Emeli Sandé – Hurts
It’s The return of the UK’s Second Most Successful Adele! Read all about it.
[Video][Website]
[6.62]
Olivia Rafferty: Sandé is the go-to artist for cinematic. I mean, she performed at the Olympic Closing Ceremony in London 4 years ago. The sweeping strings and lead guitar turn this song into another Epic Emeli Moment, but the initial verse had promise for so much more. That wavering rawness in her voice over those driving claps gave the impression that we should have been gearing up for something a little realer, something a little dirtier than what we usually expect from Sandé. I’m still waiting for her to come through on that for me.
[7]
Edward Okulicz: I’m a big fan of the woman-tells-stupid-man-how-he-fucked-up narrative, and this is a strong entry.

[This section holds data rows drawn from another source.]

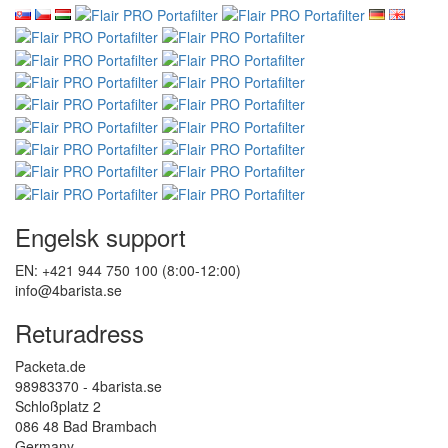
Engelsk support
EN: +421 944 750 100 (8:00-12:00)
info@4barista.se
Returadress
Packeta.de
98983370 - 4barista.se
Schloßplatz 2
086 48 Bad Brambach
Germany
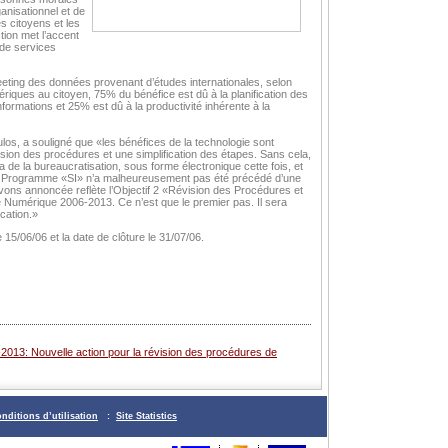
ganisationnel et de
s citoyens et les
tion met l’accent
 de services
meeting des données provenant d’études internationales, selon
riques au citoyen, 75% du bénéfice est dû à la planification des
formations et 25% est dû à la productivité inhérente à la
los, a souligné que «les bénéfices de la technologie sont
ision des procédures et une simplification des étapes. Sans cela,
de la bureaucratisation, sous forme électronique cette fois, et
on du Programme «SI» n’a malheureusement pas été précédé d’une
ons annoncée reflète l’Objectif 2 «Révision des Procédures et
e Numérique 2006-2013. Ce n’est que le premier pas. Il sera
ication.»
 15/06/06 et la date de clôture le 31/07/06.
013: Nouvelle action pour la révision des procédures de
nditions d’utilisation
:
Site Statistics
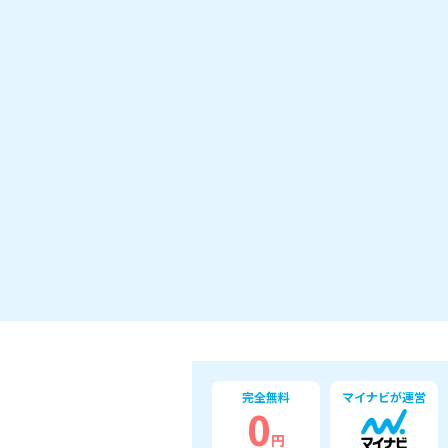
完全無料
マイナビが運営
0
円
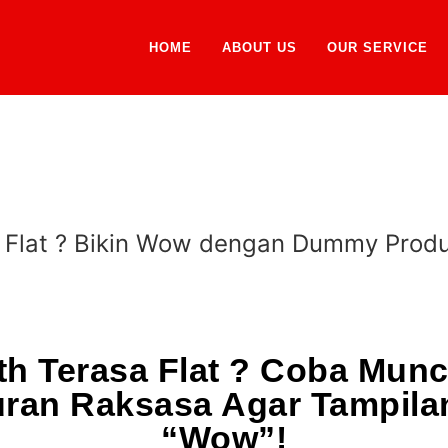
HOME
ABOUT US
OUR SERVICE
 Flat ? Bikin Wow dengan Dummy Produ
th Terasa Flat ? Coba Mun
ran Raksasa Agar Tampila
“Wow”!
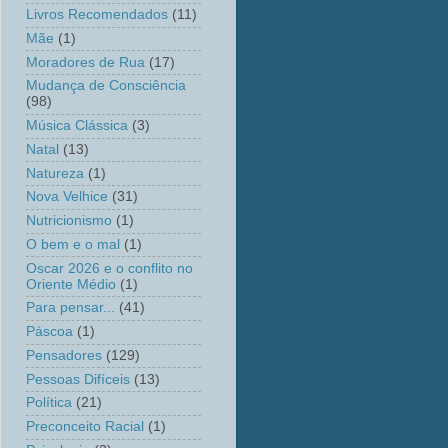
Livros Recomendados
(11)
Mãe
(1)
Moradores de Rua
(17)
Mudança de Consciência
(98)
Música Clássica
(3)
Natal
(13)
Natureza
(1)
Nova Velhice
(31)
Nutricionismo
(1)
O bem e o mal
(1)
Oscar 2026 e o conflito no
Oriente Médio
(1)
Para pensar...
(41)
Páscoa
(1)
Pensadores
(129)
Pessoas Difíceis
(13)
Política
(21)
Preconceito Racial
(1)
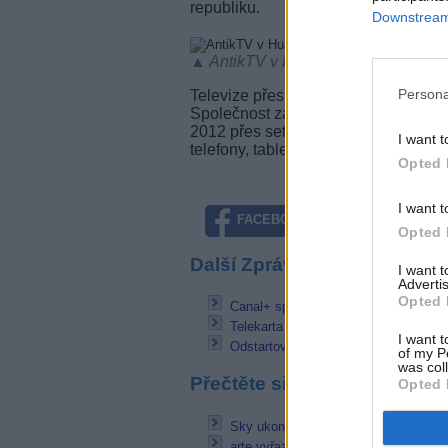
republiku.
Downstream 
▲ AntikTV v Huawei AppGallery (fot
Persona
Televize přes internet představuje 
Společnost začala s poskytováním těc
2012 přes set top box vlastní konstr
I want t
telefony, tablety, počítače ale i box
Opted 
I want t
FACEBOOK
TWITTE
Opted 
Další Zprávičky
I want 
Advertis
Opted 
Canal+ spustí DTH službu v Etiopii z
Telekarta má přes 3 miliony abonentů
I want t
Odstartovala FTA stanice Persiana 
of my P
was col
Přečtěte si také
Opted 
Sky ukončí provoz OTT služby ve Š
arte vyřazena z nabídky Lepší TV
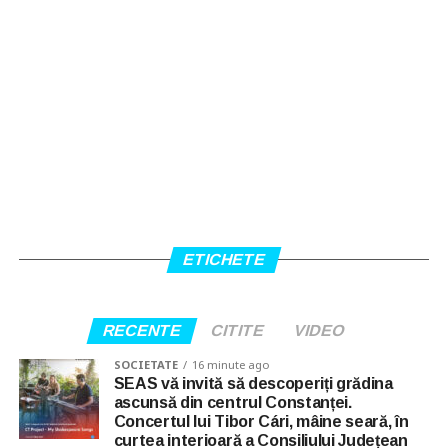
ETICHETE
RECENTE
CITITE
VIDEO
SOCIETATE
16 minute ago
SEAS vă invită să descoperiți grădina
ascunsă din centrul Constanței.
Concertul lui Tibor Cári, mâine seară, în
curtea interioară a Consiliului Județean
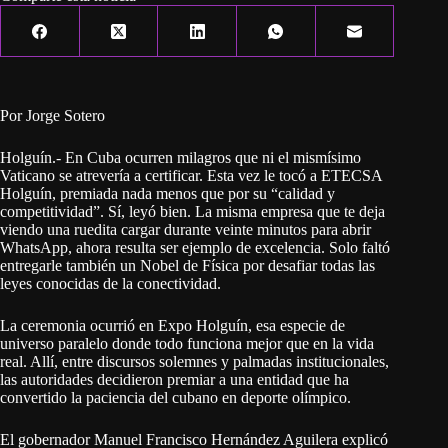
Por Jorge Sotero
Holguín.- En Cuba ocurren milagros que ni el mismísimo
Vaticano se atrevería a certificar. Esta vez le tocó a ETECSA
Holguín, premiada nada menos que por su “calidad y
competitividad”. Sí, leyó bien. La misma empresa que te deja
viendo una ruedita cargar durante veinte minutos para abrir
WhatsApp, ahora resulta ser ejemplo de excelencia. Solo faltó
entregarle también un Nobel de Física por desafiar todas las
leyes conocidas de la conectividad.
La ceremonia ocurrió en Expo Holguín, esa especie de
universo paralelo donde todo funciona mejor que en la vida
real. Allí, entre discursos solemnes y palmadas institucionales,
las autoridades decidieron premiar a una entidad que ha
convertido la paciencia del cubano en deporte olímpico.
El gobernador Manuel Francisco Hernández Aguilera explicó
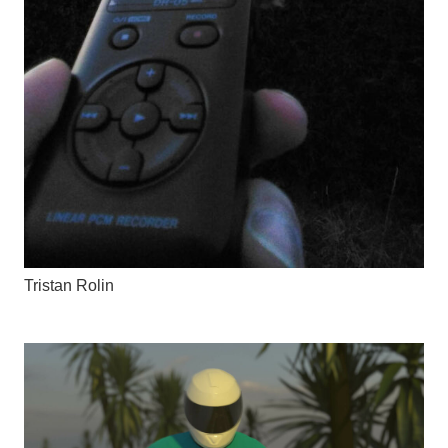
Tristan Rolin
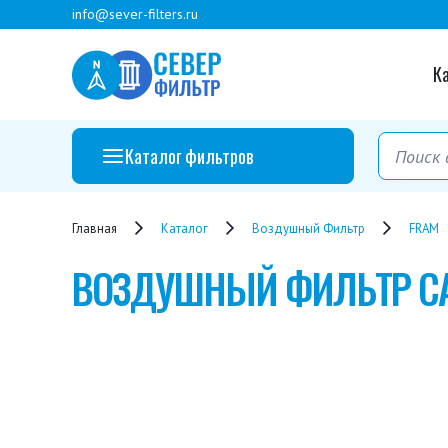
info@sever-filters.ru
К
Каталог фильтров
Главная
Каталог
Воздушный Фильтр
FRAM
ВОЗДУШНЫЙ ФИЛЬТР
C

I wish Sandé had gone against what is no doubt her lucrative instincts toward pancaking the song with a choir, because she was carrying the song fine without help, and by the end I’m not sure I believe her. Might have been an 8 or a 9, but then I remembered that Anastacia’s “Left Outside Alone” exists.
[7]
Alfred Soto: You have to be, well, made of stone to resist the tempo change at the twenty-second mark. Then the track shifts into clippety-cloppety uplift over a mix as crowded as rush hour traffic that Fantasia would have weaved through. It’s not a “marathon,” I don’t think.
[6]
Anthony Easton: A human garburator of cliche, processing feelings into a fine slurry of overwrought vocals and even more overwrought production — loving this is loving the camp poperatic, in the same way Kiki and Herb loved Bonnie Tyler.
[6]
Will Adams: The way Emeli Sandé froths up drama with little material — just some handclaps and quick notes in the vocal — is impressive. The chorus loses the momentum a bit, but “Hurts” is fine theatrical pop, perhaps the kind that Lady Gaga should’ve looked into.
[6]
Thomas Inskeep: Damn, some man did her wrong.
[5]
Megan Harrington: You know how you can tell you’re entering Oscar season because all the trailers are cut to emphasize their seriousness and highlight the human act-ing? “Hurts” feels like the musical equivalent. Did you know it’s Q4? Each quarter has a dated start and end point, but you haven’t truly begun Q4 until you hear a massive thriller ballad. Thriller ballad might seem like an oxymoron but “Hurts” furnishes all the chest pounding emotional dynamism without any of the treacly plod. It feels like pointing a wind machine at your heart instead of your hair.
[9]
Scott Mildenhall: A welcome return to the dark side, combining the gothic gloom of her earliest singles with the depth-rolling of her biggest. Why have one when you can have both? As she turns her wounds into memories into threats, “Hurts” is a reminder that while Emeli Sandé can be very boring, she can also be rather exciting.
[7]
Wow. Didn’t see this getting less than a seven.
I will change to 10 if someone mashes the verses over the top of “Stupid Hoe.”